O italiano se levantou da cama, puxou o esposo de encontro a ele e deu-lhe um beijo.
-Pois tire a ruguinha de preocupação da testa. – Afrodite passou o dedo, vendo se tinha alguma. – Deixe tudo com seu Carlo, que eu resolvo pra você.
-É vero, Carlito?
-Si, é vero, Dido...
-Vamos tomar banho? Deixa que eu esfrego suas costas, Mozão.
Como bom cavaleiro que era, Máscara da Morte colocou a dita no rosto e Gino nem desconfiou que por detrás da fisionomia rabugenta havia um cérebro fervilhando, montando mil e uma estratégias. Afrodite estava borbulhante. Quando o Mozão dizia "deixa tudo com seu Carlo", era porque a coisa ia render.
Enquanto isso, em algum lugar de Tóquio...

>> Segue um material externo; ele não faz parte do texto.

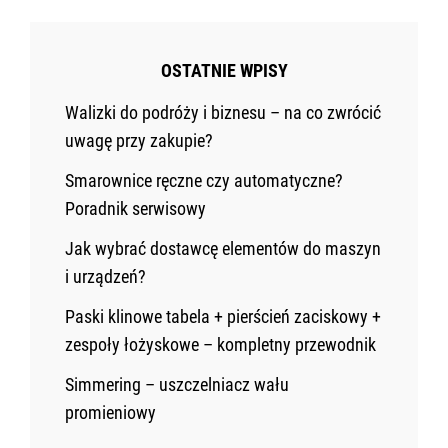
OSTATNIE WPISY
Walizki do podróży i biznesu – na co zwrócić
uwagę przy zakupie?
Smarownice ręczne czy automatyczne?
Poradnik serwisowy
Jak wybrać dostawcę elementów do maszyn
i urządzeń?
Paski klinowe tabela + pierścień zaciskowy +
zespoły łożyskowe – kompletny przewodnik
Simmering – uszczelniacz wału
promieniowy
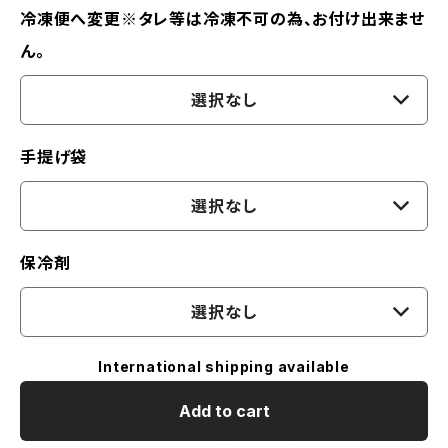
冷凍便へ変更※タレ等は冷凍不可の為、お付け出来ませ
ん。
選択なし
手提げ袋
選択なし
保冷剤
選択なし
International shipping available
Add to cart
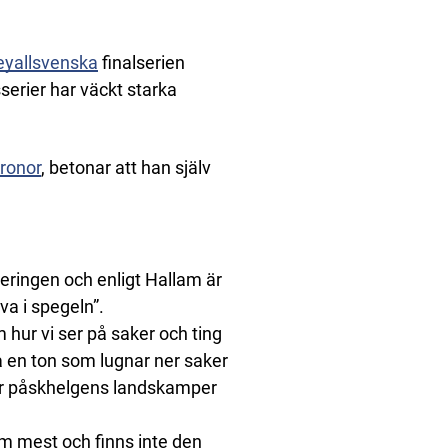
eyallsvenska
finalserien
serier har väckt starka
ronor
, betonar att han själv
eringen och enligt Hallam är
va i spegeln”.
 hur vi ser på saker och ting
ta en ton som lugnar ner saker
för påskhelgens landskamper
om mest och finns inte den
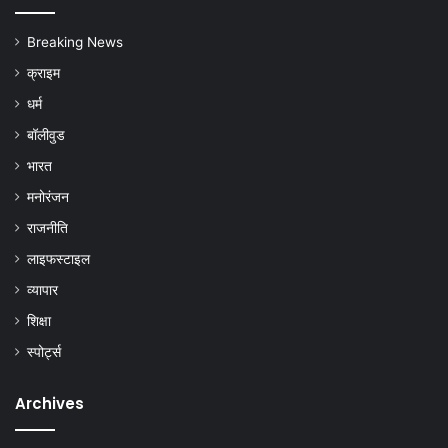
Breaking News
क्राइम
धर्म
बॉलीवुड
भारत
मनोरंजन
राजनीति
लाइफस्टाइल
व्यापार
शिक्षा
स्पोर्ट्स
Archives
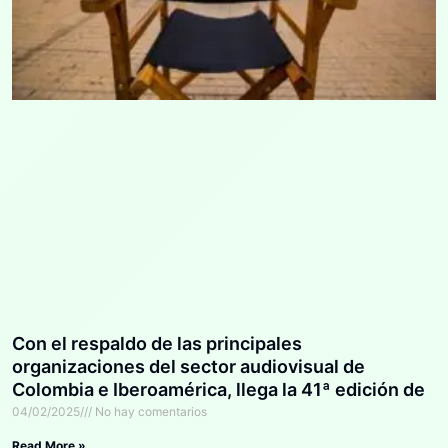
Con el respaldo de las principales
organizaciones del sector audiovisual de
Colombia e Iberoamérica, llega la 41ª edición de
los Premios IndiaCatalina con grandes
04/02/2025
No hay comentarios
novedades
Read More »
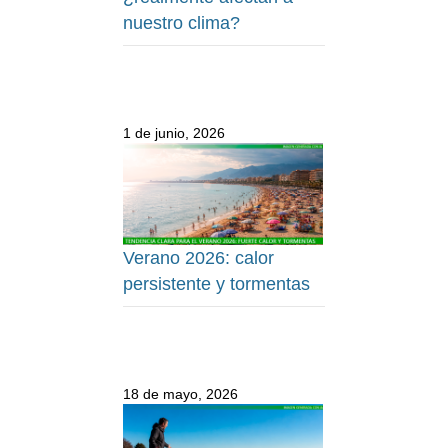
nuestro clima?
1 de junio, 2026
Verano 2026: calor
persistente y tormentas
18 de mayo, 2026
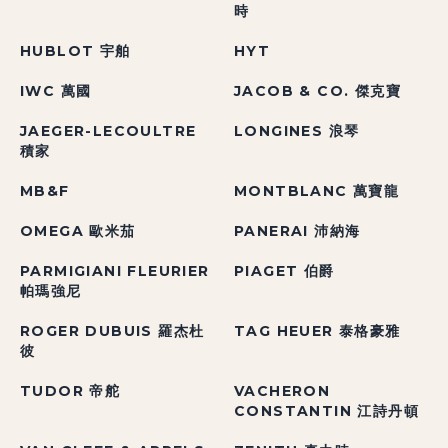
時
HUBLOT 宇舶
HYT
IWC 萬國
JACOB & CO. 傑克寶
JAEGER-LECOULTRE
LONGINES 浪琴
積家
MB&F
MONTBLANC 萬寶龍
OMEGA 歐米茄
PANERAI 沛納海
PARMIGIANI FLEURIER
PIAGET 伯爵
帕瑪強尼
ROGER DUBUIS 羅杰杜
TAG HEUER 泰格豪雅
彼
TUDOR 帝舵
VACHERON
CONSTANTIN 江詩丹頓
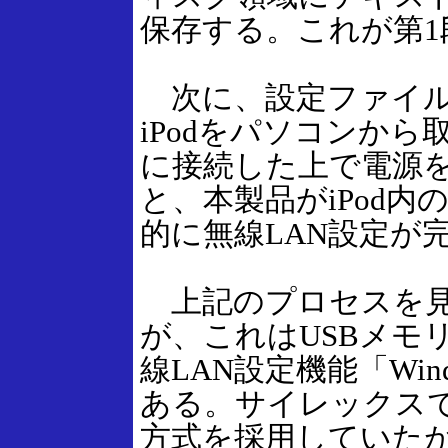
保存する。これが第1
次に、設定ファイル
iPodをパソコンから
に接続した上で電源
と、本製品がiPod
的に無線LAN設定が
上記のプロセスを見
が、これはUSBメモ
線LAN設定機能「Windo
ある。サイレックス
方式を採用していたが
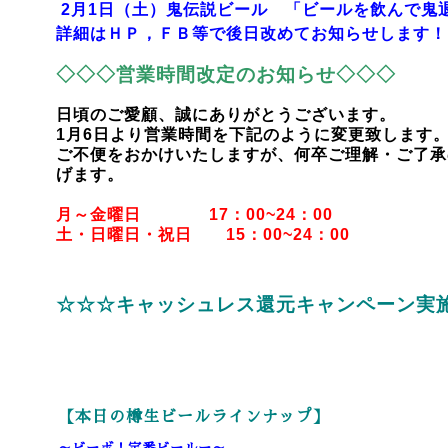
2月1日（土）鬼伝説ビール 「ビールを飲んで鬼退
詳細はＨＰ，ＦＢ等で後日改めてお知らせします！
◇◇◇営業時間改定のお知らせ◇◇◇
日頃のご愛顧、誠にありがとうございます。
1月6日より営業時間を下記のように変更致します
ご不便をおかけいたしますが、何卒ご理解・ご了承
げます。
月～金曜日 17：00~24：00
土・日曜日・祝日 15：00~24：00
☆☆☆キャッシュレス還元キャンペーン実
【本日の樽生ビールラインナップ】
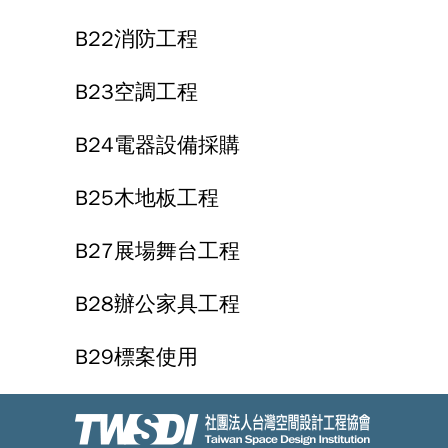
B22消防工程
B23空調工程
B24電器設備採購
B25木地板工程
B27展場舞台工程
B28辦公家具工程
B29標案使用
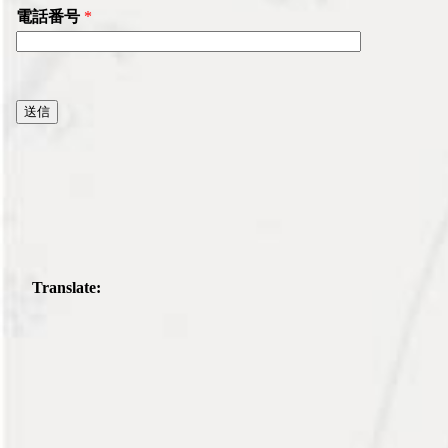
電話番号
*
Translate:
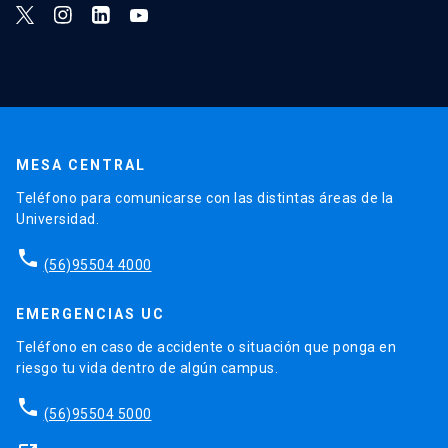
MESA CENTRAL
Teléfono para comunicarse con las distintas áreas de la
Universidad.
phone
(56)95504 4000
EMERGENCIAS UC
Teléfono en caso de accidente o situación que ponga en
riesgo tu vida dentro de algún campus.
phone
(56)95504 5000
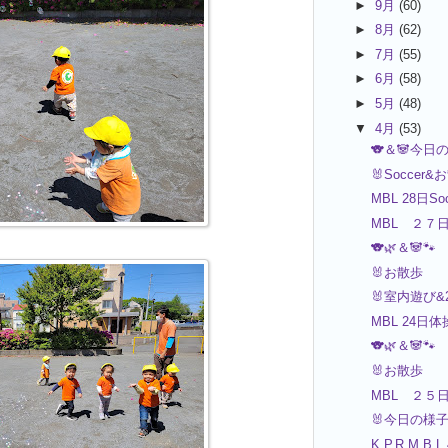
►
9月
(60)
►
8月
(62)
►
7月
(55)
►
6月
(58)
►
5月
(48)
▼
4月
(53)
🐨＆🐼今日
🐰Soccer&
MBL 28日Soc
MBL ２７
🐨🌿＆🐼🐾
🐰お散歩
🐰室内遊び&
MBL 24
🐨🌿＆🐼🐾
🐰お散歩
MBL ２５
🐰今日の様
K.P.R.M.B.L 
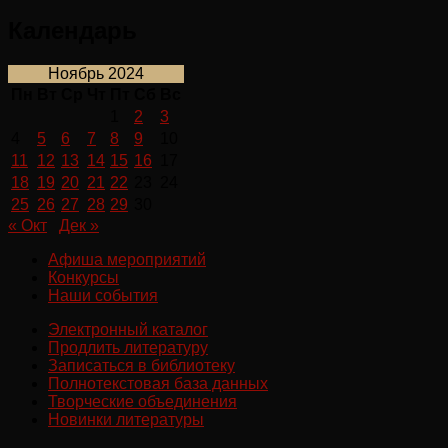
Календарь
Ноябрь 2024
Пн
Вт
Ср
Чт
Пт
Сб
Вс
1
2
3
4
5
6
7
8
9
10
11
12
13
14
15
16
17
18
19
20
21
22
23
24
25
26
27
28
29
30
« Окт
Дек »
Афиша мероприятий
Конкурсы
Наши события
Электронный каталог
Продлить литературу
Записаться в библиотеку
Полнотекстовая база данных
Творческие объединения
Новинки литературы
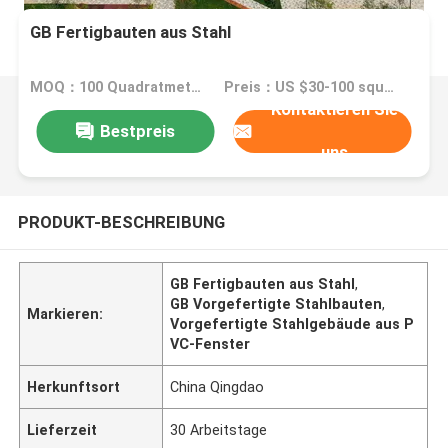
GB Fertigbauten aus Stahl
MOQ：100 Quadratmeter
Preis：US $30-100 square meter
Kontaktieren Sie
Bestpreis
uns
PRODUKT-BESCHREIBUNG
GB Fertigbauten aus Stahl
,
GB Vorgefertigte Stahlbauten
,
Markieren:
Vorgefertigte Stahlgebäude aus P
VC-Fenster
Herkunftsort
China Qingdao
Lieferzeit
30 Arbeitstage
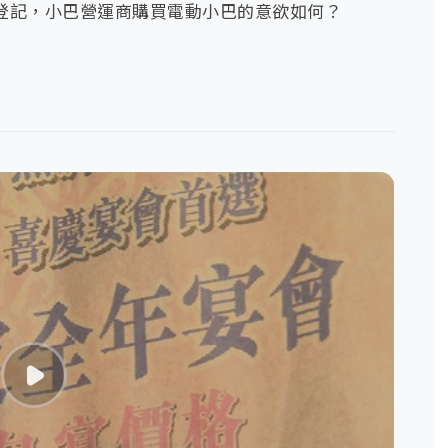
登記，小巴營運商購買電動小巴的意欲如何？
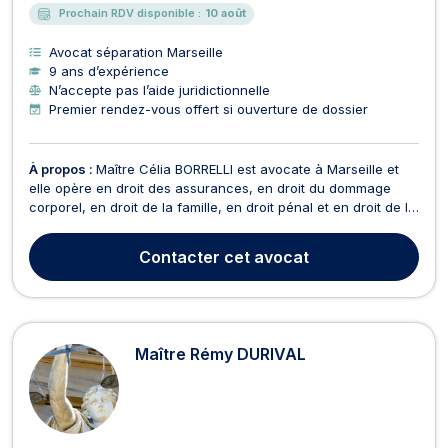
Prochain RDV disponible :
10 août
Avocat séparation Marseille
9 ans d’expérience
N’accepte pas l’aide juridictionnelle
Premier rendez-vous offert si ouverture de dossier
À propos :
Maître Célia BORRELLI est avocate à Marseille et
elle opère en droit des assurances, en droit du dommage
corporel, en droit de la famille, en droit pénal et en droit de la
santé. Maître Célia BORRELLI vous assiste en droit des
assurances afin de vous aider dans le règlement des litiges
Contacter
cet avocat
avec votre compagnie d'assurances et e...
Maître Rémy DURIVAL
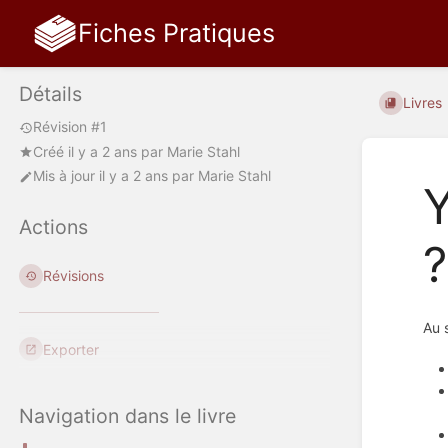
Fiches Pratiques
Détails
Livres
Révision #1
Créé
il y a 2 ans
par
Marie Stahl
Mis à jour
il y a 2 ans
par
Marie Stahl
Y
Actions
?
Révisions
Au 
Exporter
Navigation dans le livre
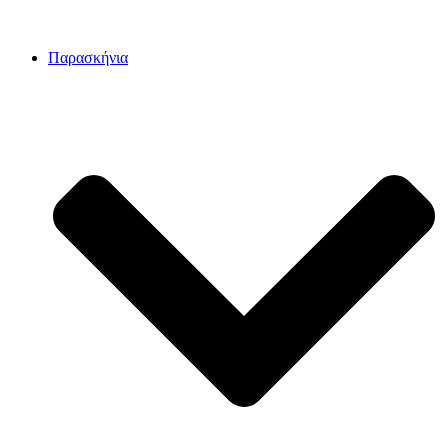
Παρασκήνια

O ensaio de uma banda de j-rock popular acabou e os integrantes estão brincando, implicando uns com os outros, numa algazarra de adolescentes. Gecko ri, fala alguns palavrões, e sai para uma outra sala. Os seus companheiros estão acostumados com esses silêncios repentinos e momentâneos. Geralmente eles acontecem em dois períodos: quando seu líder está inspirado e ele então sai correndo pra não perder o fio da meada. E quando eles vão sair em turnê e Gecko começa a sofrer de ansiedade. Ele não gosta que ninguém veja a sua "fraqueza" então ele se afasta. Como eles ainda vão lançar um disco novo, é quase certo que seja a primeira opção.
Apenas Matsumoto, o guitarrista e mais chegado ao cantor sabe que não é nem uma coisa nem outra. Faz algumas semanas que Jacob está inquieto... Ele aproveita que todo mundo se arrumou e se despediu rápido e vai atrás de Gecko. Ele está, como sempre, sentado na janela da sala, com o telefone ao alcance da mão e o olhar distante, além da capital do Japão.
-Vou dizer de novo: liga pra ele! Não deve ser tão difícil falar com um compositor aposentado...
-E eu vou repetir de novo: e eu vou dizer o quê? "Gino, aqui é o Gecko. Sabe, eu não consigo esquecer aqueles dias, cara. Dava pra você dar outro pulinho aqui no Japão e passar um tempo comigo? Tipo, para sempre?"
-Não vejo porque não. Só você não dizer o "para sempre", que a coisa vira. Quando ele se acostumar com a idéia, você cai matando.
-Acorda, Matsu! A vida não é um filme romântico! Porque ele não me ligou depois que voltou pra Europa? – e o cantor ergueu a mão pra calar o amigo – Vou te dizer porque. Porque não foi nada pra ele. Somente uma boa foda.
-Você não tem certeza. E nunca terá, já que não se arrisca. Eu leio os jornais, vasculho fofocas na Internet, ele continua sozinho.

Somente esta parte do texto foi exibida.